Not without ethnocentric projection,
from this tentative analysis I tried to proceed conform my
research plan to pronouncements as to the therapeutic
effectiveness of the various cults in which Manjak participants,
including migrants, were involved.
One of
the striking features of Manjak rituals (which are invariably
prompted by illness) is the lack of dramaturgic and symbolic
elaboration. The rituals have a low degree of formality. They are
poor in symbolism and expression, little elaborate, and lack a
dramaturgy of tension and relief. They are usually limited to a
few minutes of pouring, drinking, killing, a short
mumbled prayer, more drinking, after which follows a hasty
retreat to productive activities in the paddy-fields or cashew
and palm groves. This applies to most ancestral and Land ritual.

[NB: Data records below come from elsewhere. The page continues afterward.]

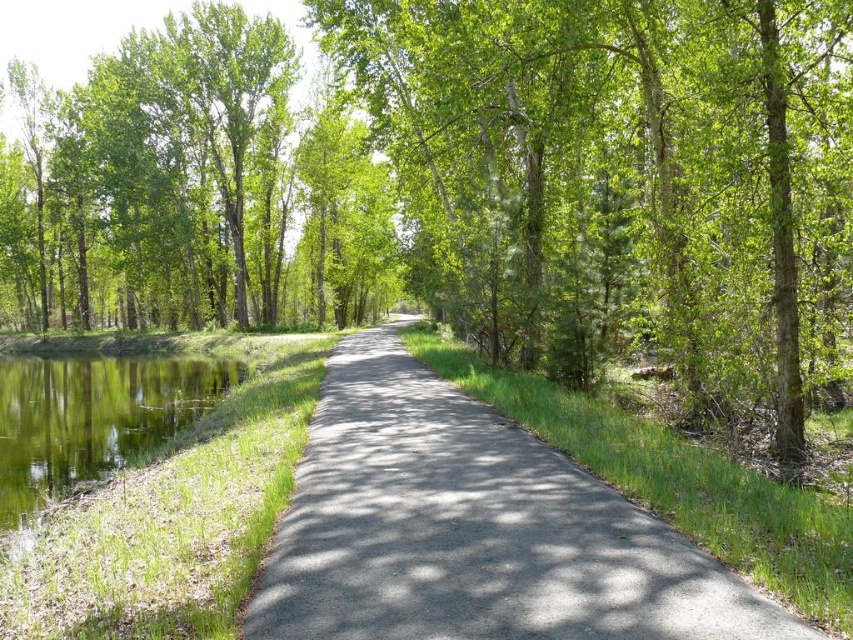 You are standing at the starting point of the path and want to reach the end of the path. Which point, point (793, 634) or point (6, 460), is closer to you as you begin your walk?

Point (793, 634) is closer to the viewer than point (6, 460), so you would reach point (793, 634) first as you begin your walk.

You are a hiker carrying a heavy backpack and need to cross from the gray asphalt trail at center to the green grassy water at left. The trail is narrow and slippery. What is the shortest distance you must walk to reach the water?

The shortest distance you must walk to reach the green grassy water at left from the gray asphalt trail at center is 14.83 meters.

You are a hiker walking along the path and want to take a photo of the green leafy tree at center and the green grassy water at left. Which object should you focus on first to ensure both are in the frame?

You should focus on the green leafy tree at center first because it is closer to you than the green grassy water at left, so it will be in the foreground of your photo.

Only the principal ancestral ritual (the erection of a shrine for
a deceased kinsman, for reasons of human demography a relatively
extremely infrequent occurrence), may be more elaborate in that
it may involve the monotonous drumming of praises on talking
drums, and a collective meal or drink in which also members of
neighbouring wards and villages, and particularly age-mates, take
part along with members of the deceaseds ward. Commensality
is also an aspect of the occasional rituals staged by priestly
and other occupational guilds. Despite the very considerable
alcohol consumption, local ritual is invariably very sober,
simple, matter-of-fact, direct. Ritual concern and tension turned
out to entirely concentrate on the material requirements that had
to be met even before a ritual could be staged: people, and
especially returning migrants, rush up and down the all-weather
road to the market town of Canchungo (formerly Teixeira de Pinto)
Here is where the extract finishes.